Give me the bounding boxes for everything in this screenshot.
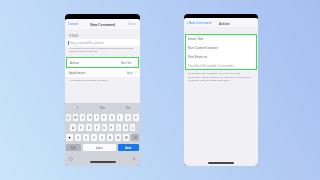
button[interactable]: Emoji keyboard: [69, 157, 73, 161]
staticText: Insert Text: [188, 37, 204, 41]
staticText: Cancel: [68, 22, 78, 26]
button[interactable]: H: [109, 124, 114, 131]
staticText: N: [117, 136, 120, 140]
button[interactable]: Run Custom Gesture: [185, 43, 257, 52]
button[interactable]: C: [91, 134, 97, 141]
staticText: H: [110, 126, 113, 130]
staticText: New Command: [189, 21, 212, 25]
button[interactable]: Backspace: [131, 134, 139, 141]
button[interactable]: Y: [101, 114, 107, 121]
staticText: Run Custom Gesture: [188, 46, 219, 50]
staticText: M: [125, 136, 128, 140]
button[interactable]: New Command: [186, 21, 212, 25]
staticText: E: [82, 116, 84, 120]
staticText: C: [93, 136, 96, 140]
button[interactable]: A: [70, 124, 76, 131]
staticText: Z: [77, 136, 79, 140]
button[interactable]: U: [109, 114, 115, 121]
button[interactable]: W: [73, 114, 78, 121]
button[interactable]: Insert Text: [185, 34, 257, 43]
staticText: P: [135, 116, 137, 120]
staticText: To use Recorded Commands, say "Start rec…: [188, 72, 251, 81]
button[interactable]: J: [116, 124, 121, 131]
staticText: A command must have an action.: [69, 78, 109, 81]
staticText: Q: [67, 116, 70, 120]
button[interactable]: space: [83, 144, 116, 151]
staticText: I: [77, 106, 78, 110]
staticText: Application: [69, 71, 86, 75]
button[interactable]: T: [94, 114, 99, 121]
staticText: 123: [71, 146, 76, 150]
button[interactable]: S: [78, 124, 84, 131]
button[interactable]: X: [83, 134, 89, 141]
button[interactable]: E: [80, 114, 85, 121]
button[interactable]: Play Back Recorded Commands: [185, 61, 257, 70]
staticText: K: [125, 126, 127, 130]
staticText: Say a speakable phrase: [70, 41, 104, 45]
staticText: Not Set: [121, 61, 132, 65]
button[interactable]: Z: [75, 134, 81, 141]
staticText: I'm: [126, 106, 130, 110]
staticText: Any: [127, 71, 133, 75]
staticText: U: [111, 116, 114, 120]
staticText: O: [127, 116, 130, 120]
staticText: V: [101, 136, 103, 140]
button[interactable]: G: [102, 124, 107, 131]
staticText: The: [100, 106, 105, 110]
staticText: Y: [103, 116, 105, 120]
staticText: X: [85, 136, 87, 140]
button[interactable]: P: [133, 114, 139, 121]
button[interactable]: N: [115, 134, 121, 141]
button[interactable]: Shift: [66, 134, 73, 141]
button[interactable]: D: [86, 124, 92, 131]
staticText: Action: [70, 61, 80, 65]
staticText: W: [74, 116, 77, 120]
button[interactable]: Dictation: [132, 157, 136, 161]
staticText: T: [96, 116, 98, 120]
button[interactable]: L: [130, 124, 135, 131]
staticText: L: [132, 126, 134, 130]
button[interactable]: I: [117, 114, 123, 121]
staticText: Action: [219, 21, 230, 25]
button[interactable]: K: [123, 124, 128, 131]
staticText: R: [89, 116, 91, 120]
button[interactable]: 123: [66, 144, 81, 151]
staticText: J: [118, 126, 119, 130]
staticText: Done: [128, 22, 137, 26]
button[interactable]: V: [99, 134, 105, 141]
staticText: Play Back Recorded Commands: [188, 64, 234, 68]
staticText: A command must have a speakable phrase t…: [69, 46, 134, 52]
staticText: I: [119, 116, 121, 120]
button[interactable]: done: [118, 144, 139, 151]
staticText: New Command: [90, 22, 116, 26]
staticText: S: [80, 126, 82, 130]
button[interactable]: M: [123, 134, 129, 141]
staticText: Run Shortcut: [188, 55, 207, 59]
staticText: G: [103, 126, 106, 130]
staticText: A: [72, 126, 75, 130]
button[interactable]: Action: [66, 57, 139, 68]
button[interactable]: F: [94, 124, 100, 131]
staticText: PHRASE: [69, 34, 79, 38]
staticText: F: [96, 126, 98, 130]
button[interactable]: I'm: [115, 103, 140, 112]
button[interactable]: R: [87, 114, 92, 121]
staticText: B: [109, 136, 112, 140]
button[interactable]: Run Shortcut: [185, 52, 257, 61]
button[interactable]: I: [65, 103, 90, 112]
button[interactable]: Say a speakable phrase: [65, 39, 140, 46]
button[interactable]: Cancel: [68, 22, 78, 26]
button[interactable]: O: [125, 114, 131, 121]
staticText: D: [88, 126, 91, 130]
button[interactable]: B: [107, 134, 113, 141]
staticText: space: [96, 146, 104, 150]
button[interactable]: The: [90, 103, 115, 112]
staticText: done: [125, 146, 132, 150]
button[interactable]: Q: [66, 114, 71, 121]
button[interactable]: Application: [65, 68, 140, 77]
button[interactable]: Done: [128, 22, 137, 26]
-=-=-
- [What you should do]:
The lines to copy are those in the records above containing the word "speakable".

- [Written response]:
staticText: Say a speakable phrase: [70, 41, 104, 45]
staticText: A command must have a speakable phrase t…: [69, 46, 134, 52]
button[interactable]: Say a speakable phrase: [65, 39, 140, 46]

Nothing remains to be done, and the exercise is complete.